The Weather Channel is calling the system Stella as part of its winter storm naming system. No other private firms, nor the weather service, use this name.
Snow vs. ice
Many areas are getting less snow than predicted, but in its place is a messy mix of sleet and freezing rain, which has led to downed trees and power lines and caused power outages in some areas.
Ice coated the cherry blossoms around the Tidal Basin in Washington, D.C., the Capital Weather Gang tweeted.
Sleet and freezing rain forms due to a "warm-air sandwich" in the atmosphere above our heads. Precipitation starts as snow in the cold layer at the top, then melts to rain as it falls through the warm layer, then refreezes into sleet or freezing rain as it falls through the cold layer near the surface.

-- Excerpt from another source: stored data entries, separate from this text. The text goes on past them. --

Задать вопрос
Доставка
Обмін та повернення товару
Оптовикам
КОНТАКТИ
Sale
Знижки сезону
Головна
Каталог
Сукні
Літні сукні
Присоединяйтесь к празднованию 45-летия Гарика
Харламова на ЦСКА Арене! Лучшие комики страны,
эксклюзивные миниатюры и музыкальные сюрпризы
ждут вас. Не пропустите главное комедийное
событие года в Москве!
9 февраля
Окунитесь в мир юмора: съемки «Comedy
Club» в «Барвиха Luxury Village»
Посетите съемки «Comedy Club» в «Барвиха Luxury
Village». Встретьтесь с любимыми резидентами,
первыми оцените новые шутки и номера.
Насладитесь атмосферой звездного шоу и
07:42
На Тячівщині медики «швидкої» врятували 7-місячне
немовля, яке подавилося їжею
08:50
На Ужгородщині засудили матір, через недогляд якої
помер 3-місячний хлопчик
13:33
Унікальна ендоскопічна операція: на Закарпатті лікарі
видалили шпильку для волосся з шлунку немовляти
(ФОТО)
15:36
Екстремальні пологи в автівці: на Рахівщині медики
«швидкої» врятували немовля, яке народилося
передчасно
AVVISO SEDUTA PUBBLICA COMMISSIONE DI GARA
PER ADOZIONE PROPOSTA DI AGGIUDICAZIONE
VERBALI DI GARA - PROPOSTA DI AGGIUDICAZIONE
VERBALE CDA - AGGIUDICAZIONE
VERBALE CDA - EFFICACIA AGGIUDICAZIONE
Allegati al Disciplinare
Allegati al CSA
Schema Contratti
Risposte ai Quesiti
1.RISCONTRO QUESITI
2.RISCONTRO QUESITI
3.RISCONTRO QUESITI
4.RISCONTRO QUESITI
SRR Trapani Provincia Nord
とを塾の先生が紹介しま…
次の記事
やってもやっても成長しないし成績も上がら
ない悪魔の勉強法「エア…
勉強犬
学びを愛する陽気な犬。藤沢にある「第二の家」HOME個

Headaches for air travelers
As of Tuesday morning, airlines canceled 7,746 flights this week, disrupting travel plans for 400,000 passengers, according to FlightAware.com, an online tracking service.
More than 80% of the schedules in New York and Boston, and half the flights to and from Washington, D.C. and Philadelphia were canceled Tuesday, according to FlightAware. Plans for Wednesday are still fluid, with more than 600 cancelations already.
“The vast majority of flights to/from New York City and Boston are cancelled today,” FlightAware CEO Daniel Baker said, referring to Tuesday.
"Anybody looking to travel on Tuesday, whether by land or air, will find it difficult or impossible in many places," AccuWeather senior meteorologist Tom Kines warned.
What happens next?
Sorry, spring lovers. After the storm exits, a second blast of arctic air will keep the eastern half of the nation in its clutches for the rest of the week. “Winter will hold a tight grip on the Northeast in wake of the significant snowstorm early this week,” AccuWeather Meteorologist Max Vido said. Blowing snow could also complicate road crews' work.
The nor'easter comes a week after the region saw temperatures climb into the 60s, and less than a week before the official start of spring.